Besides the above improvements, orthogonal sub-functions using analysis of variance (ANOVA) are also incorporated to enhance the surrogate modelling for uncertainty quantification. It uses multiple sub-functions for high fidelity representations of the original performance function. The method is known as Adaptive Multiple Finite Difference High Dimensional Model Representation (AMFD-HDMR). The overall contribution of each HDMR leads to an adaptive high-fidelity mixed-order approximation of the original performance function for large dimensional problems.

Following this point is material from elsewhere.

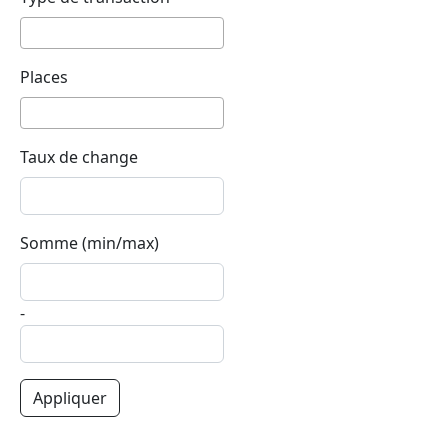
Places
Taux de change
Somme (min/max)
-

Simultaneously, another version (i.e. dAMFD-HDMR, the term ‘d’ represents dimension adaptive nature of the algorithm) is developed to curtail the undesired contributions of the orthogonal sub-functions in the higher-order dimension decomposition. It results in a novel sparse dimension decomposition formulation based on the significant dimensions, proving effective in evaluating uncertainty propagation in spatial randomness.
Many surrogate methods in uncertainty quantification suffer unique computational challenges while solving large dimensional problems such as matrix inversions to determine unknown coefficients and/or evaluating distance due to inefficient structuring/hierarchy. Both of them result in exponential computational cost (sometimes out of reach). Thus, an improved technique is developed using the Gaussian error modelling within the adaptive dimension decomposition framework. This Hybrid Dimension Adaptive HDMR (Hda-HDMR) is based on a mixed approach using algebraic formulation and weight parameters defined for error correlation analysis.
Additionally, the research group has developed an intelligent design of experiment (DoE) strategy using sparse grids and dimension decomposition. A tensor product based on the hierarchy modifying Smolyak’s algorithm is formulated. It employs the optimization process to generate experimental points in the region of interest adaptively. Three key features of the proposed DoE generation scheme are multi-level generation, distribution and dimension adaptive nature.
Different multi-disciplinary problems of reliability analysis, robust based design optimizations, uncertainty quantification, and FE model updating are solved using these techniques/algorithms. They include non-linear structural systems, laminate composites, Gaussian and non-Gaussian correlated random variables/fields, among many others.